ACC Urges Congress To Seize Once-In-A-Decade TSCA Reform Opportunity

Dr Steven Brennan
Dr Steven Brennan
3 min readAI-drafted, expert reviewed
United States Capitol building with industrial manufacturing in the distance

Key takeaway

What This Development Means

ACC is calling on Congress to use the 10th anniversary of the Lautenberg Amendments to pursue targeted TSCA reforms. The group argues that EPA new chemical review backlogs, funding uncertainty and unpredictable decision timelines are affecting innovation, investment and US manufacturing competitiveness.

What is ACC asking Congress to change in TSCA?

ACC is calling for targeted reforms focused on EPA implementation of TSCA, particularly new chemical review timelines, programme funding and regulatory predictability. The group says reforms should strengthen efficiency without fundamentally rewriting the 2016 Lautenberg Amendments.

Why is ACC concerned about EPA chemical review delays?

ACC argues that long review timelines create uncertainty for manufacturers developing new chemicals and technologies. According to the organisation, delays can affect investment, innovation, product launches and the competitiveness of US manufacturing supply chains.

Source basis: American Chemistry Council, The Foundation Is Set: Congress Has A Once-In-A-Decade Chance To Get TSCA Right

The American Chemistry Council is calling on Congress to use the upcoming 10th anniversary of the Lautenberg Amendments as a pivotal moment for TSCA reform, arguing that the US chemicals regulatory system is facing review backlogs, regulatory uncertainty and rising pressure on domestic manufacturing competitiveness.

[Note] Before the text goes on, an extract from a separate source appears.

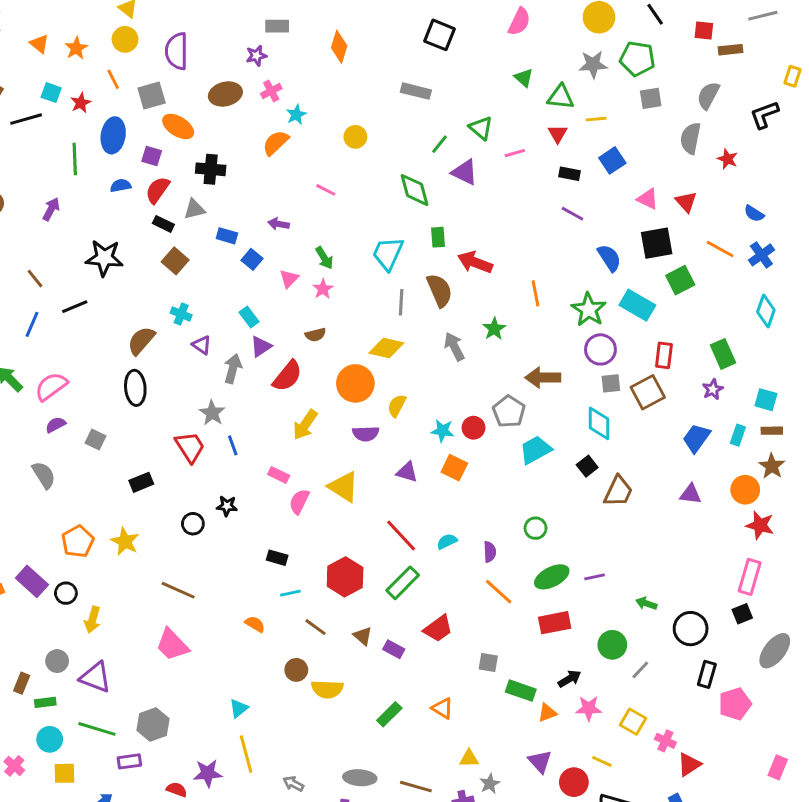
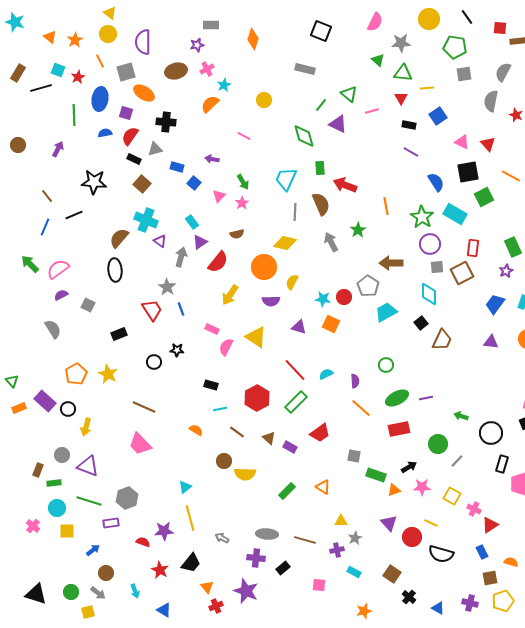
gray star: (593, 64) -> (401, 43), moved
cyan cross: (181, 314) -> (146, 220), size x1.6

In a 2026 policy statement, ACC said lawmakers have a once-in-a-decade chance to improve implementation of the Toxic Substances Control Act while preserving the framework established by the 2016 reforms.

ACC Warns TSCA Delays Are Affecting Innovation

ACC's position centres on the EPA's handling of Section 5 new chemical reviews. The industry group argues that delays and unpredictability in the review process are slowing innovation and discouraging investment in new chemistries.

According to ACC's new chemicals tracker, around 446 new chemical submissions are under review, with most exceeding the statutory 90-day review deadline and more than 300 pending for over a year.

ACC said these delays are creating uncertainty for manufacturers seeking to commercialise new substances and technologies, particularly where innovation timelines depend on predictable regulatory decisions.

The group framed the issue as both a regulatory and economic concern, warning that prolonged reviews could weaken US manufacturing competitiveness and slow deployment of advanced materials, sustainability technologies and next-generation industrial products.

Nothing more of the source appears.